Construction spending increased by 1.3 percent from December to January as gains in apartment construction and most private and public nonresidential project types outweighed a slump in single-family homebuilding, according to an analysis of new government data by the Associated General Contractors. Association officials added that the new spending figures are consistent with reports from contractors in many parts of the country of strong demand for their services.
"The data are consistent with general contractors' reports that they were busy early in the year and expect to stay that way through 2019," said Ken Simonson, the association's chief economist. "These early figures fit with what contractors say they expect for the full year, as the association's survey in January revealed."
Construction spending totaled $1.28 trillion in January at a seasonally adjusted annual rate, an increase of 1.3 percent from the December rate and a gain of 0.3 percent compared to January 2018. But the modest year-over-year increase masks a large disparity between homebuilding and most other segments, Simonson said.
Private residential spending slipped 0.3 percent from December to January and 5.6 percent compared to the January 2018 rate. Over the year, single-family construction spending decreased by 7.2 percent, while multifamily construction spending jumped 12.8 percent.

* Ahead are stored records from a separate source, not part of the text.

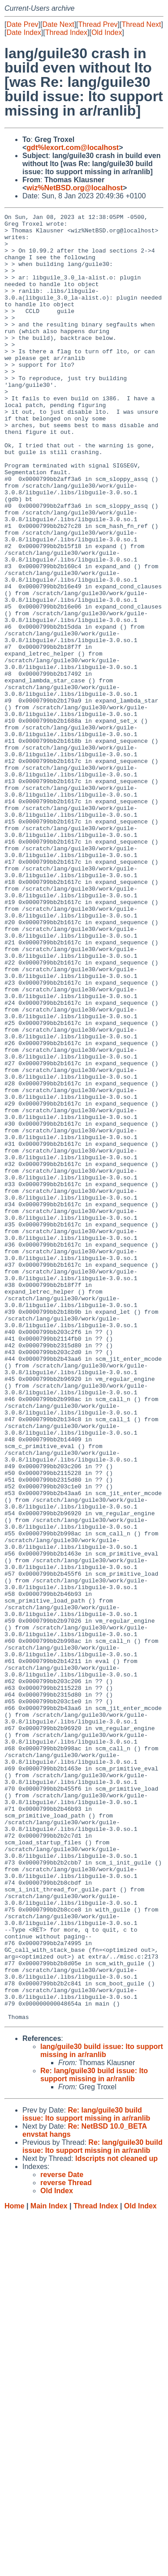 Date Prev (22, 24)
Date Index (23, 32)
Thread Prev (98, 24)
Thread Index (66, 32)
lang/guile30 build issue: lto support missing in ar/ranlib (101, 2412)
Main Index (49, 2567)
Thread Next (141, 24)
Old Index (106, 32)
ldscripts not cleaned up (116, 2520)
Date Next (58, 24)
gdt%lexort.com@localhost (72, 147)
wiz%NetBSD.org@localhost (74, 188)
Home (14, 2567)
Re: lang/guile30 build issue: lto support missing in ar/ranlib (94, 2436)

Private nonresidential spending grew 0.8 percent for the month and 2.4 percent compared to January 2018. Among the largest private nonresidential segments, power construction (electric power plus oil and gas field and pipeline projects) gained 2.5 percent year-over-year; commercial construction (retail, warehouse and farm structures) declined 4.7 percent; manufacturing construction increased 3.7 percent; and office construction rose 7.6 percent.
Public construction spending increased 4.9 percent for the month and 8.0 percent compared to the year-earlier month. The largest public category, highway and street construction, increased 12.7 percent. Educational construction, the next-largest segment, rose 8.1 percent year-over-year.
Association officials cautioned, however, that February employment figures released late last week showed a decline in construction employment for the month of 31,000. They warned that the Administration's recently released proposal to cut funding for many types of federal infrastructure programs could undermine future growth in demand if enacted.
"While 2019 started off strong, the February jobs figures make it clear that federal officials should not take it for granted that the construction sector is immune to infrastructure funding cuts," said Stephen E. Sandherr, the association's chief executive officer. "The best way to ensure the sector continues to add high-paying jobs is for Congress to act quickly to boost funding to improve our aging and over-burdened infrastructure systems."